DETAILED ACTION
Notice of Pre-AIA  or AIA  Status
The present application, filed on or after March 16, 2013, is being examined under the first inventor to file provisions of the AIA .

Examiner’s Amendment
An examiner’s amendment to the record appears below. Should the changes and/or additions be unacceptable to applicant, an amendment may be filed as provided by 37 CFR 1.312. To ensure consideration of such an amendment, it MUST be submitted no later than the payment of the issue fee.
Authorization for this examiner’s amendment was given by Christine E. Orich (Reg. 44987) per email communication on 05/18/2022 following a telephone interview on 05/16/2022.
The application has been amended as follows:

Claim Amendments:

1.	(Currently Amended) A method, comprising:
selecting training data for a first machine learning model based on confidence scores representing likelihoods that pairs of entities in an online system are duplicates;
updating, by one or more computer systems, parameters of the first machine learning model based on features and labels in the training data;
identifying, by the one or more computer systems, a first subset of additional pairs of the entities as duplicate entities based on scores generated by the first machine learning model from values of the features for the additional pairs and a first threshold associated with the scores; and
updating, by the one or more computer systems, content outputted in a user interface of the online system based on the identified first subset of the additional pairs by, for each pair in the first subset of the additional pairs of the entities, determining a canonical entity based on additional features for the pair; and omitting output of a remaining entity that is not the canonical entity in the pair in the user interface of the online system.


2.	(Canceled) 


3.	(Currently Amended) The method of claim 1 
a completeness of data for each entity in the pair; 
a number of members of the online system associated with each entity in the pair;
a level of interaction between the members of the online system and each entity in the pair; and
a user annotation of a first entity in the pair as the canonical entity.

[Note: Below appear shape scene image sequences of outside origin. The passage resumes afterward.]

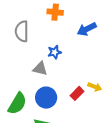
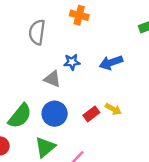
blue arrow: (87, 29) -> (111, 63), moved

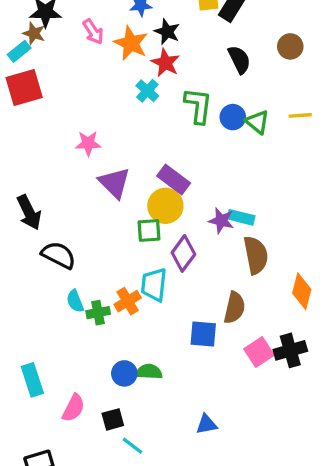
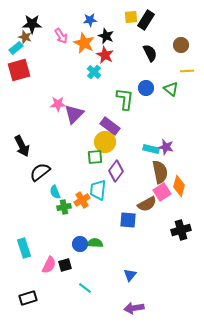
green L-shape: (198, 106) -> (125, 99), moved
yellow line: (300, 115) -> (187, 71), moved
green triangle: (257, 122) -> (171, 89), moved
purple triangle: (114, 183) -> (74, 114), moved, turned 30
purple star: (221, 221) -> (166, 147), moved
black semicircle: (59, 255) -> (40, 172), turned -65
orange diamond: (302, 291) -> (179, 186), moved
cyan semicircle: (75, 301) -> (55, 192), moved
brown semicircle: (234, 308) -> (147, 204), turned 48
pink square: (259, 352) -> (162, 192), moved
black square: (113, 419) -> (65, 265), moved
blue triangle: (206, 424) -> (130, 275), turned -40

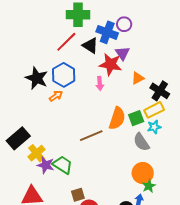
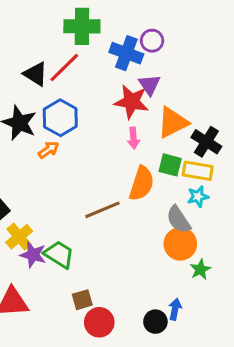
black triangle: (90, 46) -> (35, 74), moved
orange triangle: (138, 78) -> (173, 122), size x1.6
pink arrow: (100, 83) -> (133, 138), moved
yellow rectangle: (154, 110) -> (198, 171), turned 36
green square: (136, 118) -> (170, 165), moved, turned 35
orange circle: (143, 173) -> (180, 244), moved
green star: (149, 186) -> (200, 269), moved

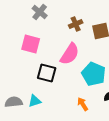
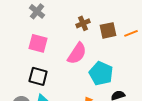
gray cross: (40, 12) -> (37, 11), moved
black square: (47, 73) -> (38, 76), moved

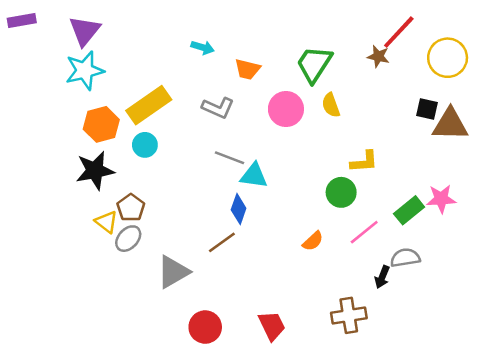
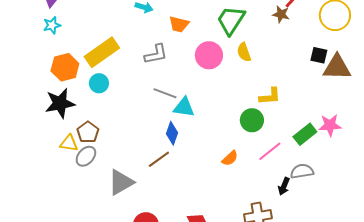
cyan star: (85, 71) -> (52, 25), size x0.6
gray L-shape: (218, 108) -> (156, 54), turned -35
yellow triangle: (106, 222) -> (69, 143), turned -30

4.	(Original) The method of claim 1, wherein selecting the training data for the first machine learning model based on the confidence scores representing the likelihoods that the pairs of the entities are duplicates comprises:
generating the pairs of the entities based on similarities in attributes of the entities; and
sampling the training data to include subsets of the pairs of the entities associated with different ranges of the confidence scores.


5.	(Original) The method of claim 4, wherein generating the pairs of the entities based on the similarities in the attributes of the entities comprises:
obtaining a pair of entities from a mapping in an inverted index of an attribute; and
when a similarity between values of the attribute associated with the pair meets a threshold, adding the pair to the pairs of the entities.


6.	(Original) The method of claim 4, wherein the attributes comprise at least one of:
a name;
an address;
a phone number; and
a Uniform Resource Locator (URL).


7.	(Original) The method of claim 1, wherein selecting the training data for the first machine learning model based on the confidence scores representing the likelihoods that the pairs of the entities are duplicates comprises:
applying a second machine learning model to additional features for the pairs of the entities to generate the confidence scores.


8.	(Original) The method of claim 7, wherein: 
the additional features comprise a similarity between one or more attributes of a first entity in a pair of entities and one or more corresponding attributes of a second entity in the pair of entities, and
the one or more attributes and the one or more corresponding attributes comprise at least one of:
a name;
a location;
an industry;
a phone number; 
a Uniform Resource Locator (URL); and
a logo.


9.	(Original) The method of claim 7, wherein the additional features comprise at least one of:
a network distance between a first creator of a first entity in a pair of entities and a second creator of a second entity in the pair of entities; and
a comparison of a first size of the first entity and a second size of the second entity.


10.	(Original) The method of claim 1, wherein selecting the training data for the first machine learning model based on the confidence scores representing the likelihoods that the pairs of the entities are duplicates comprises:
determining the labels based on user annotations of the labels and assessments of accuracy of the user annotations.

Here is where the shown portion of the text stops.